In ancient Vedic times, Agni was particularly important and the Vedas contain more hymns to him than to any other deity. Today, while he may not be directly worshipped, he is still considered omnipresent. Agni is believed to be aware of all people’s thoughts and is a witness to all important actions, which is why fire is used in many important Hindu ceremonies, such as marriages. In Hindu literature, Agni is referred to as the ‘Oblation-devourer’ and the ‘Purifier’. In art, Agni is often depicted with flaming hair and riding a goat. Additionally, in some myths, Karttikeya (Skanda), the Hindu god of war, is said to be Agni’s son, born from Agni’s conquest of the Pleiades, the wives of the Seven Sages.

Agni & Various Fires

Agni, the Hindu god of fire, is deeply connected to the element of water. According to Hindu mythology, Agni is the son of the Celestial Waters and fire is believed to be carried down to earth within rain. It is thought that when two sticks are rubbed together, fire appears because it is drawn up by vegetation. Agni is also responsible for lightning, which is born from the god’s union with the cloud goddess.

In addition to his association with lightning, Agni is also closely associated with the funeral pyre. In this role, he is believed to lead the dead to their final judgement by Yama, the ruler of the Underworld.
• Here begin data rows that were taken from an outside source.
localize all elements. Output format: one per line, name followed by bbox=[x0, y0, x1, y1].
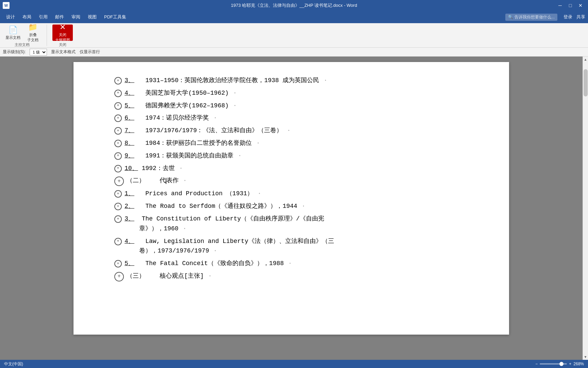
toggle-works-2[interactable]: + bbox=[114, 203, 122, 210]
toggle-3[interactable]: + bbox=[114, 77, 122, 85]
menu-design[interactable]: 设计 bbox=[3, 13, 18, 21]
list-item: + 9、 1991：获颁美国的总统自由勋章 · bbox=[114, 151, 482, 161]
page-scroll[interactable]: + 3、 1931–1950：英国伦敦政治经济学院任教，1938 成为英国公民 … bbox=[0, 57, 588, 360]
search-bar[interactable]: 🔍 告诉我你想要做什么... bbox=[505, 14, 557, 21]
list-item: + 10、 1992：去世 · bbox=[114, 164, 482, 173]
share-link[interactable]: 共享 bbox=[576, 14, 585, 20]
list-item: + 4、 美国芝加哥大学(1950–1962) · bbox=[114, 88, 482, 98]
fold-doc-button[interactable]: 📁 折叠子文档 bbox=[24, 25, 41, 41]
menu-review[interactable]: 审阅 bbox=[68, 13, 84, 21]
zoom-slider[interactable] bbox=[540, 363, 567, 365]
item-3-text: 3、 1931–1950：英国伦敦政治经济学院任教，1938 成为英国公民 · bbox=[125, 76, 482, 86]
document-page: + 3、 1931–1950：英国伦敦政治经济学院任教，1938 成为英国公民 … bbox=[74, 62, 509, 335]
item-er-text: （二） 代表作 · bbox=[127, 176, 482, 186]
minimize-button[interactable]: ─ bbox=[555, 1, 565, 10]
item-works-5-text: 5、 The Fatal Conceit（《致命的自负》），1988 · bbox=[125, 259, 482, 269]
show-doc-button[interactable]: 📄 显示文档 bbox=[3, 25, 23, 41]
list-item: + （三） 核心观点[主张] · bbox=[114, 271, 482, 281]
list-item: + 4、 Law, Legislation and Liberty《法（律）、立… bbox=[114, 236, 482, 256]
login-link[interactable]: 登录 bbox=[564, 14, 572, 20]
list-item: + 1、 Prices and Production （1931） · bbox=[114, 189, 482, 199]
toggle-works-5[interactable]: + bbox=[114, 260, 122, 267]
item-7-text: 7、 1973/1976/1979：《法、立法和自由》（三卷） · bbox=[125, 126, 482, 136]
menu-references[interactable]: 引用 bbox=[35, 13, 51, 21]
toggle-7[interactable]: + bbox=[114, 127, 122, 135]
ribbon: 📄 显示文档 📁 折叠子文档 主控文档 ✕ 关闭大纲视图 关闭 bbox=[0, 23, 588, 48]
list-item: + 8、 1984：获伊丽莎白二世授予的名誉勋位 · bbox=[114, 138, 482, 148]
scroll-up-arrow[interactable]: ▲ bbox=[584, 57, 587, 62]
toggle-9[interactable]: + bbox=[114, 152, 122, 160]
item-9-text: 9、 1991：获颁美国的总统自由勋章 · bbox=[125, 151, 482, 161]
ribbon-close-items: ✕ 关闭大纲视图 bbox=[52, 25, 73, 41]
vertical-scrollbar[interactable]: ▲ ▼ bbox=[583, 57, 588, 360]
show-doc-icon: 📄 bbox=[9, 26, 18, 34]
show-doc-label: 显示文档 bbox=[5, 35, 20, 40]
menu-mailings[interactable]: 邮件 bbox=[52, 13, 67, 21]
title-bar: W 1973 哈耶克《立法、法律与自由》__ZHP 读书笔记.docx - Wo… bbox=[0, 0, 588, 11]
close-button[interactable]: ✕ bbox=[576, 1, 585, 10]
title-bar-left: W bbox=[3, 2, 10, 9]
search-icon: 🔍 bbox=[508, 15, 513, 19]
zoom-level: 268% bbox=[573, 362, 584, 366]
ribbon-items: 📄 显示文档 📁 折叠子文档 bbox=[3, 25, 41, 41]
item-works-3-text: 3、 The Constitution of Liberty（《自由秩序原理》/… bbox=[125, 214, 482, 234]
doc-area: + 3、 1931–1950：英国伦敦政治经济学院任教，1938 成为英国公民 … bbox=[0, 57, 588, 360]
outline-level-select[interactable]: 1 级 2 级 3 级 bbox=[30, 49, 47, 56]
close-outline-icon: ✕ bbox=[60, 23, 66, 32]
scroll-down-arrow[interactable]: ▼ bbox=[584, 354, 587, 360]
item-san-text: （三） 核心观点[主张] · bbox=[127, 271, 482, 281]
toggle-6[interactable]: + bbox=[114, 114, 122, 122]
item-10-text: 10、 1992：去世 · bbox=[125, 164, 482, 173]
show-text-format-label: 显示文本格式 bbox=[51, 49, 76, 55]
item-works-2-text: 2、 The Road to Serfdom（《通往奴役之路》），1944 · bbox=[125, 201, 482, 211]
first-line-only-label: 仅显示首行 bbox=[80, 49, 100, 55]
item-6-text: 6、 1974：诺贝尔经济学奖 · bbox=[125, 113, 482, 123]
list-item: + 7、 1973/1976/1979：《法、立法和自由》（三卷） · bbox=[114, 126, 482, 136]
zoom-minus-icon[interactable]: − bbox=[535, 362, 538, 366]
item-works-1-text: 1、 Prices and Production （1931） · bbox=[125, 189, 482, 199]
menu-view[interactable]: 视图 bbox=[84, 13, 100, 21]
toggle-10[interactable]: + bbox=[114, 165, 122, 172]
list-item: + 2、 The Road to Serfdom（《通往奴役之路》），1944 … bbox=[114, 201, 482, 211]
toggle-4[interactable]: + bbox=[114, 90, 122, 97]
item-8-text: 8、 1984：获伊丽莎白二世授予的名誉勋位 · bbox=[125, 138, 482, 148]
toggle-5[interactable]: + bbox=[114, 102, 122, 110]
ribbon-close-group: ✕ 关闭大纲视图 关闭 bbox=[52, 25, 78, 46]
toggle-8[interactable]: + bbox=[114, 140, 122, 147]
menu-layout[interactable]: 布局 bbox=[19, 13, 35, 21]
status-bar: 中文(中国) − + 268% bbox=[0, 360, 588, 368]
menu-pdf-tools[interactable]: PDF工具集 bbox=[101, 13, 130, 21]
list-item: + （二） 代表作 · bbox=[114, 176, 482, 186]
toggle-er[interactable]: + bbox=[114, 177, 124, 186]
list-item: + 3、 1931–1950：英国伦敦政治经济学院任教，1938 成为英国公民 … bbox=[114, 76, 482, 86]
word-icon: W bbox=[3, 2, 10, 9]
master-doc-label: 主控文档 bbox=[15, 42, 30, 47]
item-5-text: 5、 德国弗赖堡大学(1962–1968) · bbox=[125, 101, 482, 111]
title-bar-controls: ─ □ ✕ bbox=[555, 1, 585, 10]
toggle-works-1[interactable]: + bbox=[114, 190, 122, 198]
zoom-plus-icon[interactable]: + bbox=[569, 362, 571, 366]
outline-bar: 显示级别(S): 1 级 2 级 3 级 显示文本格式 仅显示首行 bbox=[0, 48, 588, 57]
menu-bar: 设计 布局 引用 邮件 审阅 视图 PDF工具集 🔍 告诉我你想要做什么... … bbox=[0, 11, 588, 23]
toggle-works-4[interactable]: + bbox=[114, 238, 122, 245]
list-item: + 6、 1974：诺贝尔经济学奖 · bbox=[114, 113, 482, 123]
toggle-works-3[interactable]: + bbox=[114, 215, 122, 223]
list-item: + 3、 The Constitution of Liberty（《自由秩序原理… bbox=[114, 214, 482, 234]
search-placeholder: 告诉我你想要做什么... bbox=[514, 14, 555, 20]
ribbon-master-doc-group: 📄 显示文档 📁 折叠子文档 主控文档 bbox=[3, 25, 47, 46]
zoom-control[interactable]: − + 268% bbox=[535, 362, 584, 366]
scroll-thumb[interactable] bbox=[584, 69, 588, 96]
fold-doc-label: 折叠子文档 bbox=[27, 32, 38, 43]
restore-button[interactable]: □ bbox=[566, 1, 575, 10]
show-level-label: 显示级别(S): bbox=[3, 49, 26, 55]
close-outline-button[interactable]: ✕ 关闭大纲视图 bbox=[52, 25, 73, 41]
language-indicator: 中文(中国) bbox=[4, 361, 23, 367]
toggle-san[interactable]: + bbox=[114, 272, 124, 281]
close-outline-label: 关闭大纲视图 bbox=[55, 32, 70, 43]
item-4-text: 4、 美国芝加哥大学(1950–1962) · bbox=[125, 88, 482, 98]
list-item: + 5、 The Fatal Conceit（《致命的自负》），1988 · bbox=[114, 259, 482, 269]
status-right: − + 268% bbox=[535, 362, 584, 366]
list-item: + 5、 德国弗赖堡大学(1962–1968) · bbox=[114, 101, 482, 111]
main-area: + 3、 1931–1950：英国伦敦政治经济学院任教，1938 成为英国公民 … bbox=[0, 57, 588, 360]
title-bar-title: 1973 哈耶克《立法、法律与自由》__ZHP 读书笔记.docx - Word bbox=[231, 2, 357, 9]
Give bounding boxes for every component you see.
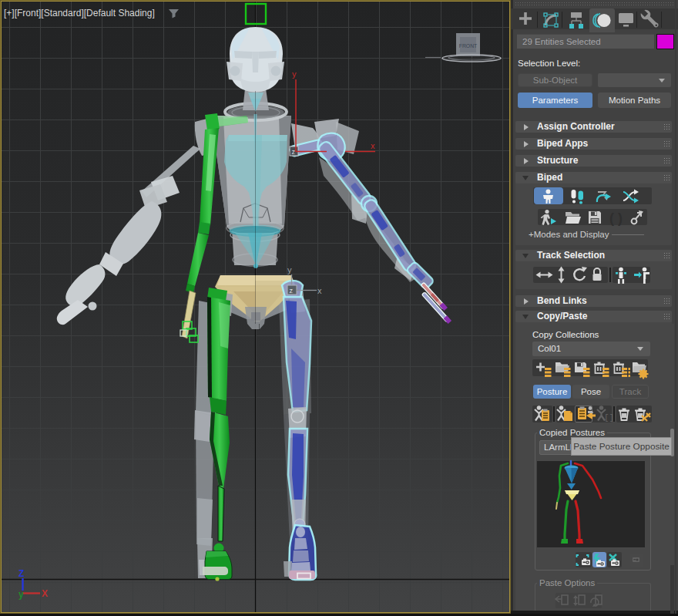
svg-text:X: X <box>42 588 48 599</box>
svg-text:x: x <box>317 286 322 295</box>
svg-text:[]: [] <box>604 413 614 422</box>
svg-text:y: y <box>18 589 24 600</box>
svg-text:y: y <box>292 69 297 79</box>
svg-text:z: z <box>292 148 296 156</box>
svg-text:Z: Z <box>18 568 24 579</box>
svg-text:x: x <box>371 141 375 150</box>
svg-text:( ): ( ) <box>609 210 623 226</box>
svg-text:y: y <box>287 265 292 274</box>
svg-text:FRONT: FRONT <box>459 43 477 49</box>
svg-text:z: z <box>290 287 294 295</box>
svg-text:[+][Front][Standard][Default S: [+][Front][Standard][Default Shading] <box>4 8 155 19</box>
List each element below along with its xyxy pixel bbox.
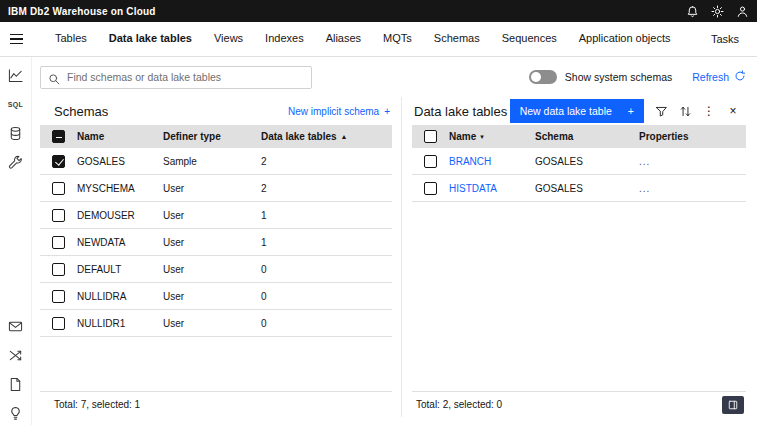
run-sql-icon[interactable]: SQL: [8, 96, 24, 112]
schemas-total-text: Total: 7, selected: 1: [54, 399, 140, 410]
table-name-link[interactable]: BRANCH: [449, 156, 535, 167]
tab-tables[interactable]: Tables: [44, 22, 98, 56]
row-checkbox[interactable]: [52, 317, 65, 330]
properties-overflow[interactable]: ...: [639, 156, 746, 167]
new-implicit-schema-link[interactable]: New implicit schema +: [288, 106, 390, 117]
table-count: 1: [261, 210, 392, 221]
schema-name: MYSCHEMA: [77, 183, 163, 194]
schemas-table-header: Name Definer type Data lake tables▲: [40, 125, 392, 148]
tab-data-lake-tables[interactable]: Data lake tables: [98, 22, 203, 56]
toolbar: Show system schemas Refresh: [40, 64, 746, 90]
table-row[interactable]: GOSALES Sample 2: [40, 148, 392, 175]
schema-name: NULLIDR1: [77, 318, 163, 329]
table-name-link[interactable]: HISTDATA: [449, 183, 535, 194]
schemas-footer: Total: 7, selected: 1: [40, 391, 392, 417]
tools-wrench-icon[interactable]: [8, 154, 24, 170]
filter-icon[interactable]: [650, 100, 672, 122]
table-row[interactable]: DEFAULT User 0: [40, 256, 392, 283]
table-row[interactable]: HISTDATA GOSALES ...: [412, 175, 746, 202]
tab-application-objects[interactable]: Application objects: [568, 22, 682, 56]
tab-views[interactable]: Views: [203, 22, 254, 56]
close-panel-icon[interactable]: ×: [722, 100, 744, 122]
row-checkbox[interactable]: [52, 290, 65, 303]
select-all-checkbox[interactable]: [52, 130, 65, 143]
schemas-panel: Schemas New implicit schema + Name Defin…: [40, 97, 392, 417]
top-bar: IBM Db2 Warehouse on Cloud: [0, 0, 757, 22]
refresh-button[interactable]: Refresh: [692, 70, 746, 84]
row-checkbox[interactable]: [52, 263, 65, 276]
left-icon-rail: SQL: [0, 57, 32, 425]
schema-name: GOSALES: [77, 156, 163, 167]
table-row[interactable]: MYSCHEMA User 2: [40, 175, 392, 202]
column-header-properties[interactable]: Properties: [639, 131, 746, 142]
table-row[interactable]: BRANCH GOSALES ...: [412, 148, 746, 175]
theme-icon[interactable]: [711, 5, 724, 18]
definer-type: Sample: [163, 156, 261, 167]
schemas-table-body: GOSALES Sample 2 MYSCHEMA User 2 D: [40, 148, 392, 391]
refresh-label: Refresh: [692, 71, 729, 83]
tab-schemas[interactable]: Schemas: [423, 22, 491, 56]
tab-sequences[interactable]: Sequences: [491, 22, 568, 56]
table-count: 0: [261, 318, 392, 329]
column-header-schema[interactable]: Schema: [535, 131, 639, 142]
data-lake-panel-title: Data lake tables: [414, 104, 507, 119]
table-count: 2: [261, 183, 392, 194]
nav-row: Tables Data lake tables Views Indexes Al…: [0, 22, 757, 57]
data-lake-footer: Total: 2, selected: 0: [412, 391, 746, 417]
tab-mqts[interactable]: MQTs: [372, 22, 423, 56]
refresh-icon: [734, 70, 746, 84]
sort-descending-icon: ▾: [480, 133, 484, 140]
row-checkbox[interactable]: [52, 209, 65, 222]
row-checkbox[interactable]: [52, 236, 65, 249]
row-checkbox[interactable]: [52, 155, 65, 168]
definer-type: User: [163, 183, 261, 194]
new-data-lake-table-button[interactable]: New data lake table +: [510, 99, 644, 123]
sort-icon[interactable]: [674, 100, 696, 122]
table-row[interactable]: NEWDATA User 1: [40, 229, 392, 256]
document-icon[interactable]: [8, 376, 24, 392]
row-checkbox[interactable]: [424, 155, 437, 168]
column-header-data-lake-tables[interactable]: Data lake tables▲: [261, 131, 392, 142]
menu-icon[interactable]: [0, 34, 32, 44]
data-lake-total-text: Total: 2, selected: 0: [416, 399, 502, 410]
definer-type: User: [163, 291, 261, 302]
plus-icon: +: [628, 105, 634, 117]
row-checkbox[interactable]: [424, 182, 437, 195]
user-icon[interactable]: [736, 5, 749, 18]
schema-name: NEWDATA: [77, 237, 163, 248]
idea-bulb-icon[interactable]: [8, 405, 24, 421]
column-header-name[interactable]: Name: [77, 131, 163, 142]
data-lake-table-body: BRANCH GOSALES ... HISTDATA GOSALES ...: [412, 148, 746, 391]
side-panel-toggle-button[interactable]: [722, 396, 744, 414]
row-checkbox[interactable]: [52, 182, 65, 195]
notifications-icon[interactable]: [686, 5, 699, 18]
column-header-definer-type[interactable]: Definer type: [163, 131, 261, 142]
table-count: 0: [261, 291, 392, 302]
table-row[interactable]: NULLIDR1 User 0: [40, 310, 392, 337]
table-schema: GOSALES: [535, 156, 639, 167]
overflow-menu-icon[interactable]: ⋮: [698, 100, 720, 122]
table-count: 0: [261, 264, 392, 275]
tasks-link[interactable]: Tasks: [693, 33, 757, 45]
mail-icon[interactable]: [8, 318, 24, 334]
monitoring-chart-icon[interactable]: [8, 67, 24, 83]
show-system-schemas-toggle[interactable]: [529, 70, 557, 84]
table-row[interactable]: DEMOUSER User 1: [40, 202, 392, 229]
table-row[interactable]: NULLIDRA User 0: [40, 283, 392, 310]
search-input[interactable]: [40, 66, 312, 89]
table-count: 2: [261, 156, 392, 167]
app-title: IBM Db2 Warehouse on Cloud: [8, 6, 156, 17]
object-type-tabs: Tables Data lake tables Views Indexes Al…: [44, 22, 681, 56]
new-implicit-schema-label: New implicit schema: [288, 106, 379, 117]
schema-name: DEMOUSER: [77, 210, 163, 221]
new-data-lake-table-label: New data lake table: [520, 105, 612, 117]
shuffle-arrows-icon[interactable]: [8, 347, 24, 363]
definer-type: User: [163, 318, 261, 329]
data-icon[interactable]: [8, 125, 24, 141]
select-all-checkbox[interactable]: [424, 130, 437, 143]
tab-indexes[interactable]: Indexes: [254, 22, 315, 56]
column-header-name[interactable]: Name▾: [449, 131, 535, 142]
table-schema: GOSALES: [535, 183, 639, 194]
properties-overflow[interactable]: ...: [639, 183, 746, 194]
tab-aliases[interactable]: Aliases: [315, 22, 372, 56]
However, perhaps Agni’s most significant association is with sacrificial fires. In Hindu tradition, it is believed that Agni carries the offerings of humans to the gods. According to myths, Agni was initially hesitant to take on this duty as his three brothers had been killed while performing it. However, after being discovered and punished by the gods, Agni reluctantly took on his role again and was granted the boon of everlasting life and a share of the sacrifices he carried to the gods. Furthermore, Agni’s final hiding place was inside a Sami tree, which is considered the sacred abode of fire in Hindu rituals and its sticks are used to make fires.

In Hinduism, Agni is seen as the embodiment of all forms of fire and things that burn well or have a certain lustre. In the “Brhaddevata”, it is said that at one point Agni is dismembered and distributed among earthly things. The god’s flesh and fat becomes guggulu resin, his bones the pine tree, his semen becomes gold and silver, his blood and bile are transformed into minerals, his nails are tortoises, entrails the avaka plant, his bone marrow sand and gravel, his sinews become tejana grass, his hair kusa grass, and his body hair becomes kasa grass which was used in sacrificial rituals.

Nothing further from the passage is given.